A beginner's guide to fine tuning language models without a GPU

Welcome to my series A layman's guide to language models. In the previous blog, we discussed what a language model is, types of language model and some techniques which, by current standards are the frontiers for fine tuning languge models. I

n this blog, we will discuss a code first approach to fine tuning open source model called Llama2, once you get familiarized with one language model, it is easy to jump to other language models

Llama 2 is a family of pre-trained and fine-tuned large language models (LLMs)released by Meta AI in 2023. Released free of charge for research and commercial use.

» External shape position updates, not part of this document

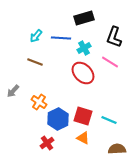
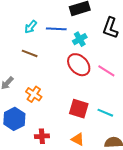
pink line: (110, 62) -> (106, 71), moved
blue hexagon: (58, 119) -> (14, 119), moved
orange triangle: (83, 138) -> (78, 139), moved
red cross: (47, 143) -> (42, 136), turned 32

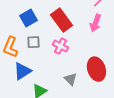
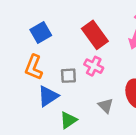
blue square: (28, 18) -> (41, 32), moved
gray square: (33, 42) -> (68, 76), moved

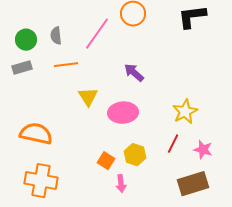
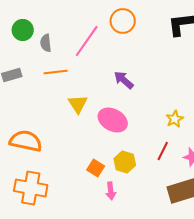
green circle: (26, 40) -> (23, 30), moved
yellow star: (185, 112) -> (175, 119), size x0.7
pink ellipse: (123, 113) -> (113, 120), turned 32

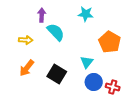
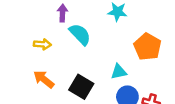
cyan triangle: (87, 62) -> (119, 72), turned 40
orange arrow: (27, 68) -> (44, 79), turned 90

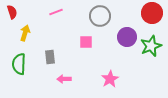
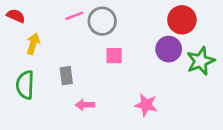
red semicircle: (12, 12) -> (16, 16), turned -48
red circle: (152, 13) -> (182, 20), moved
gray circle: (100, 16) -> (102, 21), moved
pink star: (110, 79) -> (146, 105), turned -30

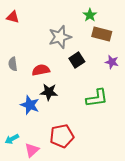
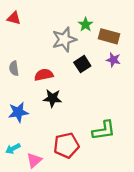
green star: (90, 15) -> (86, 25), moved
purple star: (112, 62) -> (113, 60), moved
green L-shape: (97, 98) -> (104, 130), moved
blue star: (30, 105) -> (18, 112), moved, turned -30

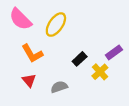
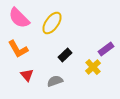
orange L-shape: (32, 54) -> (18, 49), moved
black rectangle: (80, 59) -> (65, 55), moved

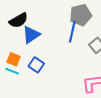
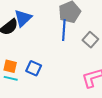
blue triangle: (31, 35) -> (23, 18), moved

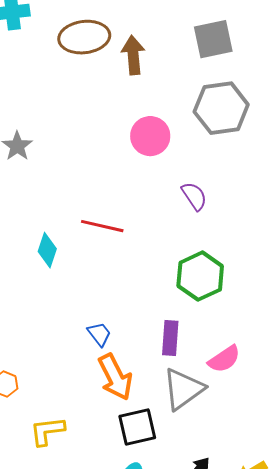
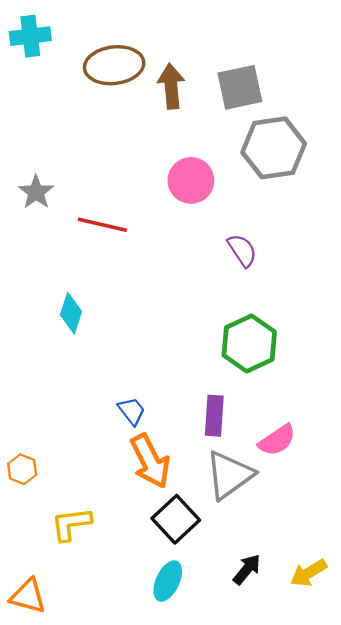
gray square: (213, 39) -> (240, 87), moved
red line: (102, 226) -> (102, 225), moved
black square: (137, 427) -> (176, 519), turned -30

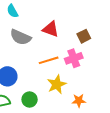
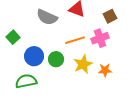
green circle: (30, 99) -> (56, 59), moved
orange star: (79, 100) -> (105, 70), moved

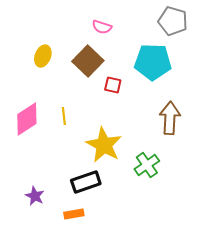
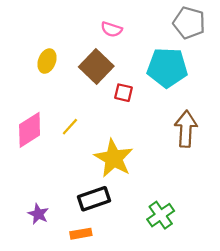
yellow line: (64, 116) -> (70, 127), turned 48
green cross: (147, 165) -> (161, 215), moved

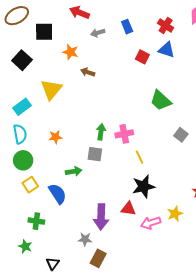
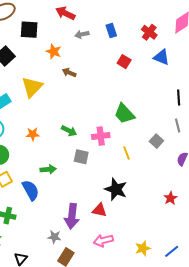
blue triangle: (167, 50) -> (161, 57), moved
green trapezoid: (161, 100) -> (124, 114), moved
green arrow: (101, 132) -> (69, 131), moved, turned 105
gray square: (95, 154) -> (81, 157), moved
yellow line: (139, 157) -> (127, 153), moved
black star: (144, 186) -> (116, 189), turned 30
yellow star: (175, 214) -> (143, 248), moved
pink arrow: (151, 223) -> (103, 240), moved

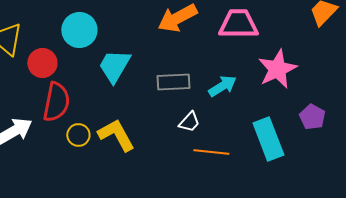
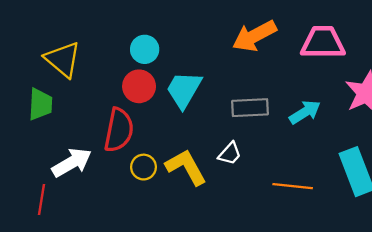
cyan circle: (79, 30) -> (145, 49), size x0.7
red circle: (42, 63) -> (139, 86), moved
white trapezoid: (189, 122) -> (230, 154), moved

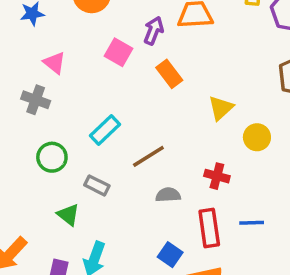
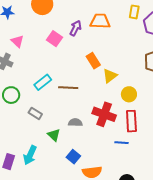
orange rectangle: (169, 74) -> (93, 61), moved
brown line: (148, 156) -> (68, 88), moved, turned 30
red cross: (217, 176) -> (104, 114), size x1.6
green triangle: (68, 215) -> (54, 135), moved
red rectangle: (209, 228) -> (131, 121), moved

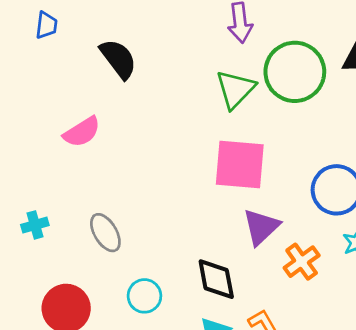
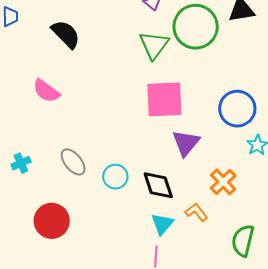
pink semicircle: (82, 132) -> (46, 91), turned 76
orange cross: (302, 262) -> (223, 182), moved
cyan circle: (144, 296) -> (115, 177), moved

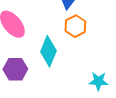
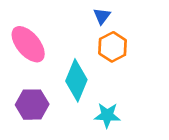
cyan star: (98, 81) -> (107, 115), moved

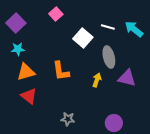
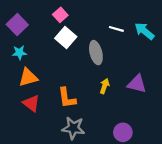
white square: (83, 38) -> (66, 38), moved
gray ellipse: (109, 57) -> (96, 53), moved
orange L-shape: (61, 71) -> (67, 98), moved
gray star: (68, 119) -> (73, 128), size x1.5

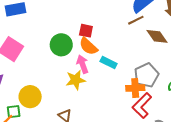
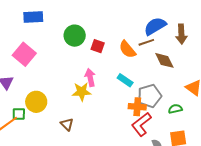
green circle: (61, 45) -> (75, 36), moved
orange semicircle: (88, 46) -> (127, 49), moved
cyan rectangle: (109, 63) -> (125, 80), moved

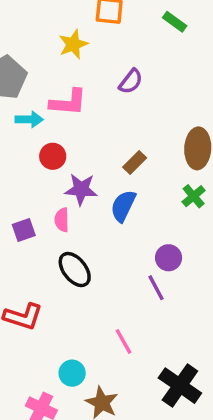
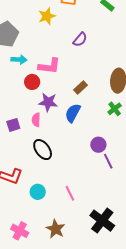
pink L-shape: (68, 102) -> (49, 66), moved
purple line: (156, 288) -> (108, 161), moved
cyan circle: (72, 373) -> (38, 192), moved

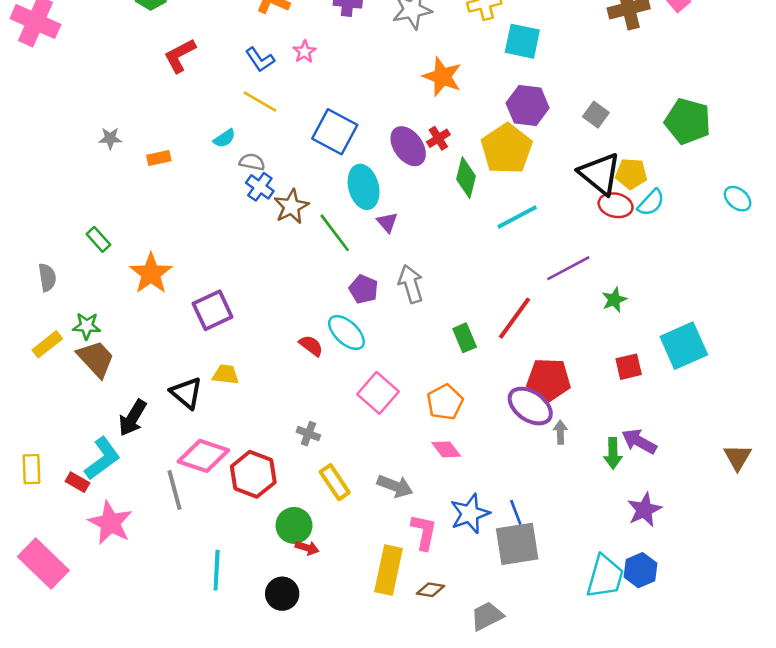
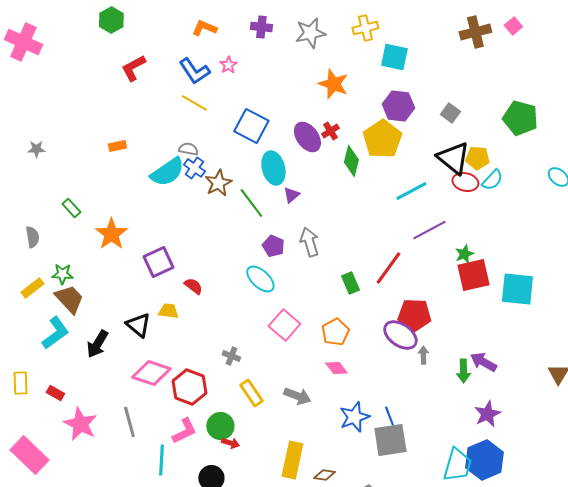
blue L-shape: (260, 60) -> (194, 71), size x1.4
gray star: (110, 138) -> (36, 149), moved
cyan semicircle: (224, 138) -> (167, 172), moved, size x2.0
cyan line: (517, 217) -> (411, 191), moved
purple triangle: (387, 222) -> (291, 195), turned 30
red semicircle: (311, 346) -> (193, 286), moved
cyan square: (684, 346) -> (517, 289), turned 30
red square: (629, 367) -> (473, 275), moved, size x1.6
cyan L-shape: (102, 459) -> (55, 333), moved
gray line: (175, 490) -> (129, 422), moved
pink L-shape: (424, 532) -> (184, 431), moved, turned 52
blue hexagon: (640, 570) -> (484, 460), size x1.5

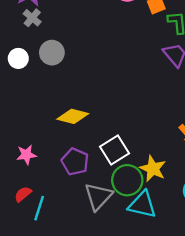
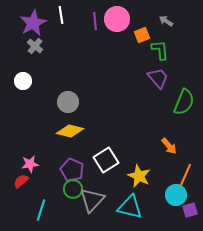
gray circle: (52, 53) -> (68, 102), moved
green circle: (127, 180) -> (73, 189), moved, size x0.7
red semicircle: (23, 194) -> (21, 181), moved

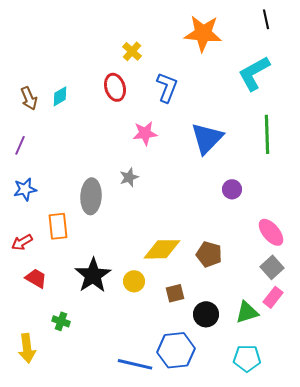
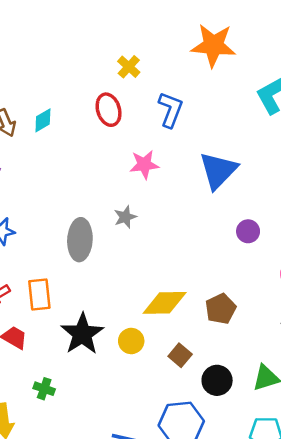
orange rectangle: (58, 226) -> (39, 294), moved
brown pentagon: (209, 254) -> (221, 309), turned 30
brown square: (175, 293) -> (180, 355), turned -36

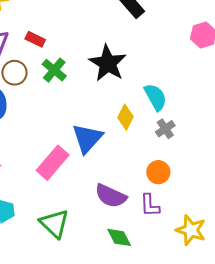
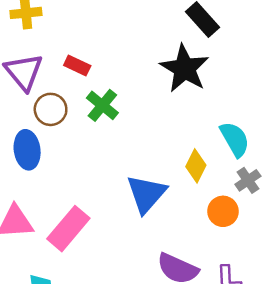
black star: (108, 63) -> (185, 68), moved
pink rectangle: (53, 163) -> (68, 229), moved
orange circle: (158, 172) -> (223, 211), moved

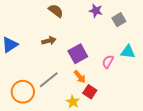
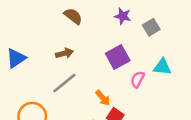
purple square: (78, 54) -> (118, 57), moved
gray line: (49, 80) -> (64, 83), moved

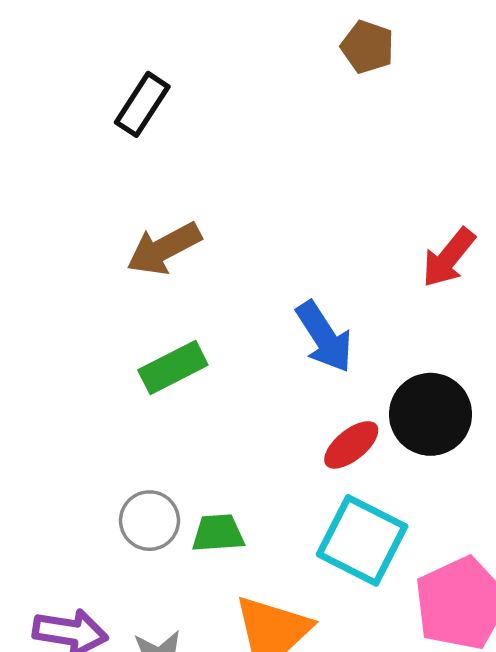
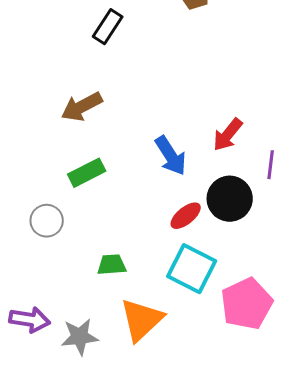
black rectangle: (142, 104) -> (108, 27), moved
red arrow: (449, 258) -> (228, 135), moved
gray circle: (150, 521) -> (47, 221), moved

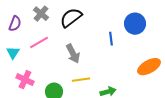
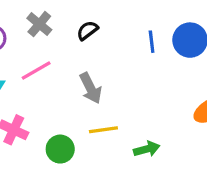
black semicircle: (71, 18) -> (87, 30), size x0.6
blue line: (111, 39) -> (152, 42), moved

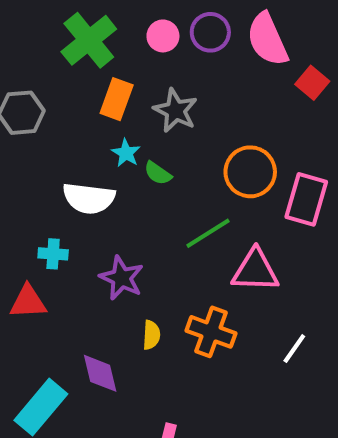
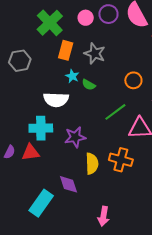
orange circle: (250, 172) -> (133, 80), size x0.7
cyan cross: (53, 254) -> (41, 128), size x1.6
purple star: (122, 278) -> (75, 137), turned -30
yellow semicircle: (151, 335) -> (92, 164), size x1.5

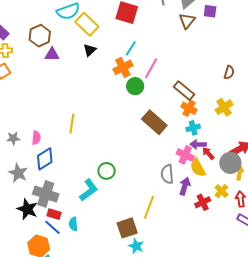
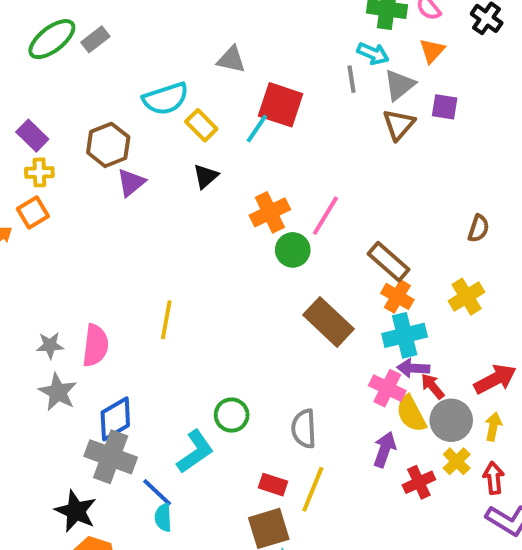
yellow rectangle: (87, 24) -> (201, 125), size x0.7
cyan line: (131, 48) -> (257, 129), moved
purple triangle: (52, 54) -> (131, 183), turned -42
cyan cross: (193, 128) -> (405, 335), size x1.5
pink semicircle: (36, 138) -> (95, 345), size x1.5
blue diamond: (45, 159) -> (115, 419), moved
gray circle: (230, 163) -> (451, 420), moved
gray star: (18, 173) -> (58, 392), moved
gray semicircle: (167, 174) -> (304, 429), moved
black star: (27, 209) -> (76, 511), moved
red rectangle: (54, 214) -> (273, 485), moved
blue line: (53, 227) -> (157, 492), moved

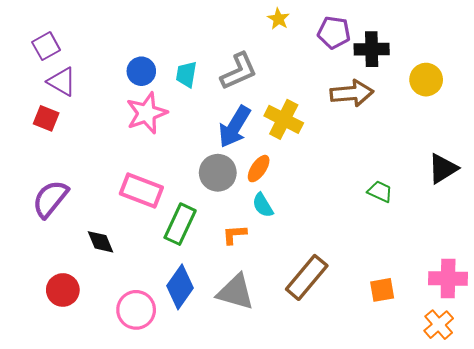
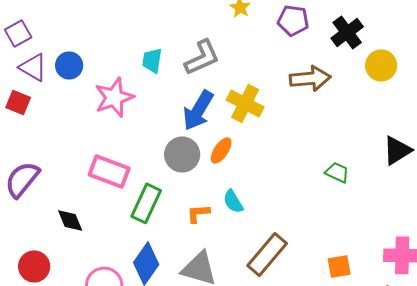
black cross: (372, 49) -> (347, 32), moved, turned -36
blue circle: (141, 71) -> (69, 65), moved
cyan semicircle: (263, 205) -> (233, 201), moved

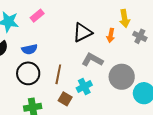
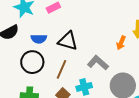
black triangle: (82, 32) -> (68, 41), moved, turned 30

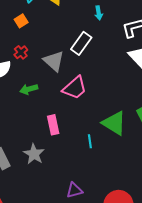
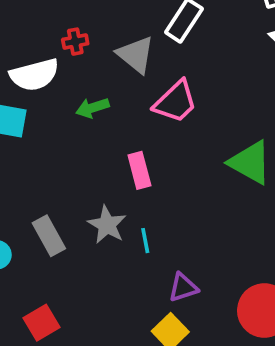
red cross: (21, 52) -> (75, 42), turned 32
cyan line: (90, 141) -> (145, 241), moved

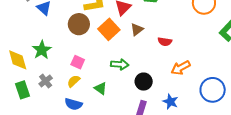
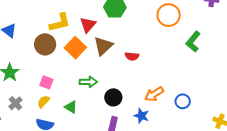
brown triangle: (137, 29) -> (103, 46), size x1.5
orange arrow: (181, 68) -> (154, 94), moved
blue circle: (213, 90) -> (183, 101), size x0.6

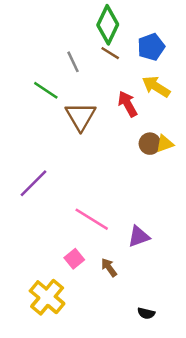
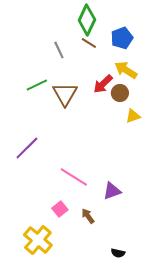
green line: (46, 90) -> (37, 85), moved, turned -60
red arrow: (128, 104) -> (103, 84), turned -105
brown circle: (150, 144) -> (120, 93), moved

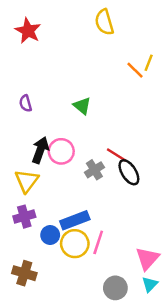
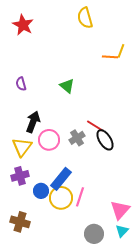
orange line: (135, 70) -> (110, 57), turned -42
pink circle: (61, 151) -> (49, 140), moved
blue rectangle: (75, 220) -> (61, 179), turned -30

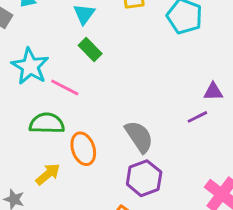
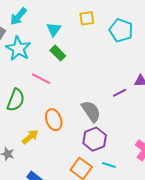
cyan star: (30, 66) -> (18, 49), moved
purple line: (197, 117) -> (120, 93), moved
green semicircle: (47, 123) -> (16, 100), moved, turned 110

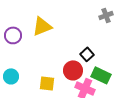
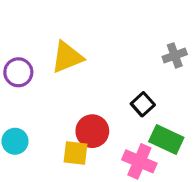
gray cross: (106, 15) -> (175, 55), moved
red circle: (73, 70) -> (92, 131), moved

There are several state of the art models releasing everyday and i would encourage you to look around the leaderboard by UC Berkley, which at the time of writing this blog looks something like this

As you can see, GPT4 models are at the top. However, for the purpose of this tutorial I will be using the llama2 model.

llama2 is available on hugging face , a platform to find machine learning models, datasets and research papers. Here, we are using the shards version of the Llama2 instead of the actual, base model.

Sharding of a language model simply means dividing the large model into smaller pieces called shared where each shard is a self contained host.

The idea is when you have a single GPU or limited RAM, we load each shard one by one thus offloading the memory requirments

Getting started

While there are several steps involved in fine tuning a language model, the normal strcuture still remains the same

  1. We gather the text data that we want to use in order to fine tune our model. Often, this data is a collection of highly curated articles, conversations or any other form of character sequences specific to the use cases. Researchers use publicly available sources to scrape the data, they use high quality conversations or sometimes even make use of language model to generate the training data

  2. After the data is generated, we use the language model that we want to finetune. A lot of open source models are available to download locally if you want to tailor your model to a specific use case where security is a concern and the confidentiality has to be maintained. You can also get the models from hugging face hub via an API, more on that later

  3. Once we have the dataset ready, we use tokenizers to convert our dataset into chunks which are interpretable by language models

  4. We then apply fine tuning techniques and use the training data to update the weights and biases of our model to get the fine tuned data ready. There are several platforms and libraries such as hugging face and langchain that make this process a whole lot easier

Take a minute to familiarize yourself with the hugging face interface as we will be using it frequently throughout the course of this blog and sign up for a free hugging face account as well

After you are done signing up, go to your profile and generate an access token using the access tokens tab

These tokens are used for authentication purposes whenever we use hugging face via an API!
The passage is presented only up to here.